[Start of section]

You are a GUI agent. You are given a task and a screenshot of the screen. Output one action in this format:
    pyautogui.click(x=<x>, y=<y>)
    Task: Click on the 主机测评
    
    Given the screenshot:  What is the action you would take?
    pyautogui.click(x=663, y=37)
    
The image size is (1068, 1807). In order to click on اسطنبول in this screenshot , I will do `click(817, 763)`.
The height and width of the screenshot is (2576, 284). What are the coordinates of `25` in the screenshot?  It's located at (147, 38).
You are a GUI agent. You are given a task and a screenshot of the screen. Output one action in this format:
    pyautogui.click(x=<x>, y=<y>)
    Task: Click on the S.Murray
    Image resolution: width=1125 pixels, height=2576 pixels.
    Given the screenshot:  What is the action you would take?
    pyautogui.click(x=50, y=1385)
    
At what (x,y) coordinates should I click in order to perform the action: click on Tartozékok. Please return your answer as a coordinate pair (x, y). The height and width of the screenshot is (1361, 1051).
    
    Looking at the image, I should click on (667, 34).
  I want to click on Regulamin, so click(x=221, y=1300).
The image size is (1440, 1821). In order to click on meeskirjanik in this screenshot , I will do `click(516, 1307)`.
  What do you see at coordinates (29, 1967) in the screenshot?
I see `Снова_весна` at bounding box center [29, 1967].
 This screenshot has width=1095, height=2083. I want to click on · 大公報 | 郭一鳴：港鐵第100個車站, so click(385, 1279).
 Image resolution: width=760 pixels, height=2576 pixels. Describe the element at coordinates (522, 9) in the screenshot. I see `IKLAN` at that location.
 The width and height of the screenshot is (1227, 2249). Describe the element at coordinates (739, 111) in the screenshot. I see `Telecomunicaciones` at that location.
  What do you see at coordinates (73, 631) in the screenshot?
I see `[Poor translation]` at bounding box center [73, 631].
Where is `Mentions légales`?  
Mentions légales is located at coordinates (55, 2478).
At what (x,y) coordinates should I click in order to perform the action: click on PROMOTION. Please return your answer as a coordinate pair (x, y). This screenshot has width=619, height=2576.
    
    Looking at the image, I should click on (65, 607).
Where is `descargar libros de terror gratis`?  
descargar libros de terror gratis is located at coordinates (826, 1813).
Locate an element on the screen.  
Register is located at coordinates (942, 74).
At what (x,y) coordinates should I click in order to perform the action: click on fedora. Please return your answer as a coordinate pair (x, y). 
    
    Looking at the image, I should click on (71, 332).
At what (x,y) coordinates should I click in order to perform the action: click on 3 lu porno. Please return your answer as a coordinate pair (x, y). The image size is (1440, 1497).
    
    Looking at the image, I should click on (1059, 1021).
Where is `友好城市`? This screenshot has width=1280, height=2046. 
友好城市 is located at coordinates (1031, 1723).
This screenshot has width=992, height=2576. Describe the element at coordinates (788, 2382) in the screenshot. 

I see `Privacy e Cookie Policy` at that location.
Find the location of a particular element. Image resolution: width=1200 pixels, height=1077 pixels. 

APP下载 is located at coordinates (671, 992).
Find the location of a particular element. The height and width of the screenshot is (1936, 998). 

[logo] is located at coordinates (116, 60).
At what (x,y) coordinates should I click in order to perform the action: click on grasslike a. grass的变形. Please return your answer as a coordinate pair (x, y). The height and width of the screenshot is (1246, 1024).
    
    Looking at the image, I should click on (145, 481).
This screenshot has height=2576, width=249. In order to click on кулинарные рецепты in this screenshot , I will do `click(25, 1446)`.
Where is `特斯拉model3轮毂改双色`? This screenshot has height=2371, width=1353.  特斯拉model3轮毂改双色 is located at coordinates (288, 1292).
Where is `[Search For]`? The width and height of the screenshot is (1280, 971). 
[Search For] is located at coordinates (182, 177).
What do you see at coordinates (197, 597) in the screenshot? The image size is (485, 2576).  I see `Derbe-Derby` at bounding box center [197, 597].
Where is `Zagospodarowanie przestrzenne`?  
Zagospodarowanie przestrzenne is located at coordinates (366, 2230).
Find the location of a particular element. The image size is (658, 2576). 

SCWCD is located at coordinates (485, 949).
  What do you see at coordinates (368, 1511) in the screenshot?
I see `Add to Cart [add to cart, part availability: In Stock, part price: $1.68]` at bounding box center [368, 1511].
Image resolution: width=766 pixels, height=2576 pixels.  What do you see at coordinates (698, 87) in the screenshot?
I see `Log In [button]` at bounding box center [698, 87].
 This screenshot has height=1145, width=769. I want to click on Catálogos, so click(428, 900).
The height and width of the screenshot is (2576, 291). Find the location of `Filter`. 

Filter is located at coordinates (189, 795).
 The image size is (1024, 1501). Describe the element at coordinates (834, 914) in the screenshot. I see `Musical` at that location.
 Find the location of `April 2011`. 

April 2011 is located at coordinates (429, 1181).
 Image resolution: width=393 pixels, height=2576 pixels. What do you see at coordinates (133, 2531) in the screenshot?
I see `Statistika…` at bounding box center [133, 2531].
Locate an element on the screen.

[End of section]

§ Exercise directions: After reading the lines above, reproduce them all exactly.

§ Result below:
You are a GUI agent. You are given a task and a screenshot of the screen. Output one action in this format:
    pyautogui.click(x=<x>, y=<y>)
    Task: Click on the 主机测评
    
    Given the screenshot:  What is the action you would take?
    pyautogui.click(x=663, y=37)
    
The image size is (1068, 1807). In order to click on اسطنبول in this screenshot , I will do `click(817, 763)`.
The height and width of the screenshot is (2576, 284). What are the coordinates of `25` in the screenshot?  It's located at (147, 38).
You are a GUI agent. You are given a task and a screenshot of the screen. Output one action in this format:
    pyautogui.click(x=<x>, y=<y>)
    Task: Click on the S.Murray
    Image resolution: width=1125 pixels, height=2576 pixels.
    Given the screenshot:  What is the action you would take?
    pyautogui.click(x=50, y=1385)
    
At what (x,y) coordinates should I click in order to perform the action: click on Tartozékok. Please return your answer as a coordinate pair (x, y). The height and width of the screenshot is (1361, 1051).
    
    Looking at the image, I should click on (667, 34).
  I want to click on Regulamin, so click(x=221, y=1300).
The image size is (1440, 1821). In order to click on meeskirjanik in this screenshot , I will do `click(516, 1307)`.
  What do you see at coordinates (29, 1967) in the screenshot?
I see `Снова_весна` at bounding box center [29, 1967].
 This screenshot has width=1095, height=2083. I want to click on · 大公報 | 郭一鳴：港鐵第100個車站, so click(385, 1279).
 Image resolution: width=760 pixels, height=2576 pixels. Describe the element at coordinates (522, 9) in the screenshot. I see `IKLAN` at that location.
 The width and height of the screenshot is (1227, 2249). Describe the element at coordinates (739, 111) in the screenshot. I see `Telecomunicaciones` at that location.
  What do you see at coordinates (73, 631) in the screenshot?
I see `[Poor translation]` at bounding box center [73, 631].
Where is `Mentions légales`?  
Mentions légales is located at coordinates (55, 2478).
At what (x,y) coordinates should I click in order to perform the action: click on PROMOTION. Please return your answer as a coordinate pair (x, y). This screenshot has width=619, height=2576.
    
    Looking at the image, I should click on (65, 607).
Where is `descargar libros de terror gratis`?  
descargar libros de terror gratis is located at coordinates (826, 1813).
Locate an element on the screen.  
Register is located at coordinates (942, 74).
At what (x,y) coordinates should I click in order to perform the action: click on fedora. Please return your answer as a coordinate pair (x, y). 
    
    Looking at the image, I should click on (71, 332).
At what (x,y) coordinates should I click in order to perform the action: click on 3 lu porno. Please return your answer as a coordinate pair (x, y). The image size is (1440, 1497).
    
    Looking at the image, I should click on (1059, 1021).
Where is `友好城市`? This screenshot has width=1280, height=2046. 
友好城市 is located at coordinates (1031, 1723).
This screenshot has width=992, height=2576. Describe the element at coordinates (788, 2382) in the screenshot. 

I see `Privacy e Cookie Policy` at that location.
Find the location of a particular element. Image resolution: width=1200 pixels, height=1077 pixels. 

APP下载 is located at coordinates (671, 992).
Find the location of a particular element. The height and width of the screenshot is (1936, 998). 

[logo] is located at coordinates (116, 60).
At what (x,y) coordinates should I click in order to perform the action: click on grasslike a. grass的变形. Please return your answer as a coordinate pair (x, y). The height and width of the screenshot is (1246, 1024).
    
    Looking at the image, I should click on (145, 481).
This screenshot has height=2576, width=249. In order to click on кулинарные рецепты in this screenshot , I will do `click(25, 1446)`.
Where is `特斯拉model3轮毂改双色`? This screenshot has height=2371, width=1353.  特斯拉model3轮毂改双色 is located at coordinates (288, 1292).
Where is `[Search For]`? The width and height of the screenshot is (1280, 971). 
[Search For] is located at coordinates (182, 177).
What do you see at coordinates (197, 597) in the screenshot? The image size is (485, 2576).  I see `Derbe-Derby` at bounding box center [197, 597].
Where is `Zagospodarowanie przestrzenne`?  
Zagospodarowanie przestrzenne is located at coordinates (366, 2230).
Find the location of a particular element. The image size is (658, 2576). 

SCWCD is located at coordinates (485, 949).
  What do you see at coordinates (368, 1511) in the screenshot?
I see `Add to Cart [add to cart, part availability: In Stock, part price: $1.68]` at bounding box center [368, 1511].
Image resolution: width=766 pixels, height=2576 pixels.  What do you see at coordinates (698, 87) in the screenshot?
I see `Log In [button]` at bounding box center [698, 87].
 This screenshot has height=1145, width=769. I want to click on Catálogos, so click(428, 900).
The height and width of the screenshot is (2576, 291). Find the location of `Filter`. 

Filter is located at coordinates (189, 795).
 The image size is (1024, 1501). Describe the element at coordinates (834, 914) in the screenshot. I see `Musical` at that location.
 Find the location of `April 2011`. 

April 2011 is located at coordinates (429, 1181).
 Image resolution: width=393 pixels, height=2576 pixels. What do you see at coordinates (133, 2531) in the screenshot?
I see `Statistika…` at bounding box center [133, 2531].
Locate an element on the screen.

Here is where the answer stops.